[antlr-interest] Very high runtime and memory usage caused by trivial grammar => Is it my mistake?

Thu Oct 21 02:11:27 PDT 2010

Hello Bart,

And thank you for your quick answer:

> The rule:
> SOMETOKEN
>  :  ('a')*
>  ;
> matches empty strings, and there are an infinite amount of them before your
> input "<". This is probably the cause of the behavior you're
> witnessing.
Thus I understood that I was stuck in a thinking of looking at my example grammar in a BNF-like way (that way only "a" and the empty string would have been viable inputs to my grammar). Contrary to this perspective, the cause for the mentioned behaviour is the (inevitable) context-unawareness of the lexer, as I defined a lexer token possibly matching empty input.

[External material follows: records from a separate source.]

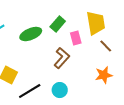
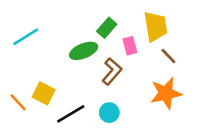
green ellipse: (31, 34) -> (84, 51), moved
orange star: (104, 75) -> (166, 93), size x1.4

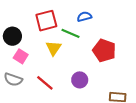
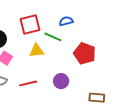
yellow triangle: (54, 48) -> (37, 51), turned 49
red line: (45, 83) -> (28, 83), turned -54

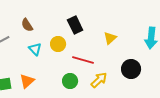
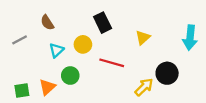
cyan triangle: (35, 49) -> (56, 50), turned 32
yellow arrow: (99, 80) -> (144, 87), moved
green circle: (70, 81) -> (70, 76), moved

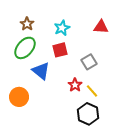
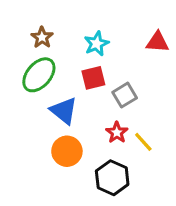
gray square: (89, 62) -> (125, 95), moved
orange circle: (19, 97) -> (67, 151), moved
black hexagon: (88, 114) -> (112, 178), moved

> Change it into 'a'+ and see if things run differently.
I changed the grammar as advised:

--------------------------------------------------------
grammar problem;

main_rule
        :       SOMETOKEN;

SOMETOKEN
        :       ('a')+;
--------------------------------------------------------

Executing the generated code on the input string "<", the before-mentioned memory usage disappears, but I get a seemingly endless stream of the following output lines on my console:

        "line 1:0 required (...)+ loop did not match anything at character '<'"

Up to this point I thought, I got it. I assume, that the above output line is generated by the lexer. I defined only one lexer token in my grammar, which is wouldn't match an empty string anymore. So why doesn't the lexer stop after unsuccessfully trying to match the string - and runs on instead?

Thanks in advance and best regards,
   Ralf Cremerius